Definitely - keep the business user in mind. But, remember that mission critical reports would need to go through a review process and this would be very difficult without having the ability to do a due diligence, a.k.a source control/code review/pull request.
1)Open and readable format (XML, JSON)
2)Easy publishing throuhg Azure Dev Ops
3)Visual Studio project template which allows integration with Git (similar to SSRS)
Like many others I have created a semi-automatic process that extracts the content of the .pbit file (and some of its included nested archives) into a git readable structure. It's a good first step, but a native integration would be so much easier. Every time the .pbix gets uploaded to the workspace the .pbit contents should be pushed into git.
Nathan Baird commented
My team does version control of pbix in GIT today. We have a git-commit hook that detects when a pbix file is being added, it automatically extracts the contents from the pbix (which is a zip), pretty prints some of the files (particularly nested json strings), and automatically adds the auto-generated files as part of the commit. Much of how powerbi stores things internally is still not really comprehendible at Code Review time (eg. rather than using enums with friendly string names, they use ints to identify certain operations).
In addition to providing something like the above (rather than us having to build it), it would still be nice to have the publishing connected to sharepoint work automatically. Sharepoint APIs are not great - simply moving a 'local' file in git to sharepoint with the APIs + Auth is not straight forward - so we've been unable to set up an azure dev ops pipeline to publish when commit is merged to a release branch. Would love to see a Azure Dev Ops pipeline task that would simply publish pbix files if they make it to master.
John Bonfardeci II commented
You can't version control Power BI files with Git because they contain binary data. But you can use SharePoint document libraries to store different versions.

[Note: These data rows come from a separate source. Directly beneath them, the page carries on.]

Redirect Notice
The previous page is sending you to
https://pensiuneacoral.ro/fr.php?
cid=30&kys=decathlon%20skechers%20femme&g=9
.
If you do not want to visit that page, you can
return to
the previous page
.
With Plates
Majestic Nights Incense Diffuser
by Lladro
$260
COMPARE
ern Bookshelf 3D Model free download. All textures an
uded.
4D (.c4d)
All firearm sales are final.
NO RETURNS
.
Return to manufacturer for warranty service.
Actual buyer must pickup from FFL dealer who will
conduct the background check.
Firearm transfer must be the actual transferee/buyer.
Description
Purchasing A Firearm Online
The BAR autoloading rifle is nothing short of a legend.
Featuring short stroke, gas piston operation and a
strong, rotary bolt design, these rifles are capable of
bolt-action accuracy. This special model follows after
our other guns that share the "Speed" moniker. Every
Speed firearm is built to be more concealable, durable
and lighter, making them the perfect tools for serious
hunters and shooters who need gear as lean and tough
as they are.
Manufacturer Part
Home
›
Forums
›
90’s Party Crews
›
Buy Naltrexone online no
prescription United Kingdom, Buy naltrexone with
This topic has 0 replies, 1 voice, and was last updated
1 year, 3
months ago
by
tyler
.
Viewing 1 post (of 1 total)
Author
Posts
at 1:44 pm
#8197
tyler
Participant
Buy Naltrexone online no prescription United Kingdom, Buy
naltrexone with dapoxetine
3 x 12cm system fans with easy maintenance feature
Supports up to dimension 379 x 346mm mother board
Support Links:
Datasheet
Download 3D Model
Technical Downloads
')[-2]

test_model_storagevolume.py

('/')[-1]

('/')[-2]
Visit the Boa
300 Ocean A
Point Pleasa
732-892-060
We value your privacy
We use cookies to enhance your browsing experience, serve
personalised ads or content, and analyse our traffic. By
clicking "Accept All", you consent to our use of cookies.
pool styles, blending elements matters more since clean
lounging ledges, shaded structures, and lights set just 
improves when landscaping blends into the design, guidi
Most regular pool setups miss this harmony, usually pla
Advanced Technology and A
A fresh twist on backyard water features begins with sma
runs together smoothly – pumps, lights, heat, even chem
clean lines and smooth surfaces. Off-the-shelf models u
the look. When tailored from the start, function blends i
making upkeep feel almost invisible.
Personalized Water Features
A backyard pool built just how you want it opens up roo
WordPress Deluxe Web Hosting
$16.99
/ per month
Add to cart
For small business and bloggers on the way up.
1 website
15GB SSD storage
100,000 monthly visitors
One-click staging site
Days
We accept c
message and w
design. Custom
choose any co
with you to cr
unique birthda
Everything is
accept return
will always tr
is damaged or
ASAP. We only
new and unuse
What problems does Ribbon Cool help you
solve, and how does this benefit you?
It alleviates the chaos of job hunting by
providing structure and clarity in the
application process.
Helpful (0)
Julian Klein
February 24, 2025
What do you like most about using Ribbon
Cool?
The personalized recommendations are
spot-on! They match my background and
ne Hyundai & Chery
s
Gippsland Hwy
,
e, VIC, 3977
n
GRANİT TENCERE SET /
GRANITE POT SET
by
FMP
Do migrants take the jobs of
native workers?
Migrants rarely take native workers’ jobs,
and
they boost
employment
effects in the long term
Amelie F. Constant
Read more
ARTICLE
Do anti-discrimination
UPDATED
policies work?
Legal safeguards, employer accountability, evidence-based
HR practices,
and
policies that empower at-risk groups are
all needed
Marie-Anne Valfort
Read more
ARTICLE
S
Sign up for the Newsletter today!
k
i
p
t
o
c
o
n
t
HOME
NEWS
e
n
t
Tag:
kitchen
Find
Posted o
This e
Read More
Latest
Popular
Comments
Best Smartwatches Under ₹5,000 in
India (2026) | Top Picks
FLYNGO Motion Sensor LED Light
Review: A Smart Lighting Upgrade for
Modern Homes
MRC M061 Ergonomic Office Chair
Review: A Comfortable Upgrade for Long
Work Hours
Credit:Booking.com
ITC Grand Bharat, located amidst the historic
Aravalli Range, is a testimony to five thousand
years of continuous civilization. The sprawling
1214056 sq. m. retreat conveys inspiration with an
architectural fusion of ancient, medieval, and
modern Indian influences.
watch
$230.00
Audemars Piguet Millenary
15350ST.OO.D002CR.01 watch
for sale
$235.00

Yes please. Version control is a critical feature, and integrating it into Power BI will greatly increase its usability. I've just started implementing PBI reporting with my business, and will definitely need this functionality sooner rather than later.
In our shop, we are actually using TFS for version control within a project that contains datasets, RDLs, data sources, PowerBI reports, and SAS code. We import the PBIX file into the project, and then from there, simply check out the file and open from TFS in order to capture the versions.
Josef Hoenzsch commented
This would be a HUGE update for enterprise customers. I know so many teams who choose not to use Power BI because they can't easily diff changes made to their reports. It's maintainable.
Dan Shryock commented
I feel like implementing 2 simple features would solve almost all of these issues:
1. Convert a PBIX file to a PBIT and save it to a folder instead of a zip file. This would make it easy to version and compare changes manually using the desktop tool.
2. Do the above conversion on the command line for the desktop tool. This would make automating the version control process much simpler. We could then use PBIDesktop.exe for either the PBIRS or the Power BI Service to open a report, export the template as mostly plain text json files, and commit them to our version control system of choice.
Aaron C commented
My idea is a "Team explorer" version control window in PowerBI
This would require the ability to export the report (no data, no Power Query*) from the Power BI file as it's own git friendly file type. This would then allow full version control.
It may also require a "dataset" included template. Which would be a everything in the current template method, but git friendly format.
*like a PowerBi report that connects to a data set in PowerBi service.
Absolutely vital. We are currently using git (gitea) to store the binary files, super lame that we have no visibility into the complexities of the AAS Model, DAX, json templates, and M Language etc... Power BI is a beast and we need to be able to diff.
Seriously thinking about building a script that automatically separately breaks apart the zip so that git can get a diff. Have to tread carefully because unzip the file corrupts the pbix file in my experience, so will just break it out separately. Maybe do a filewatcher that looks for new modified date on the pbix file.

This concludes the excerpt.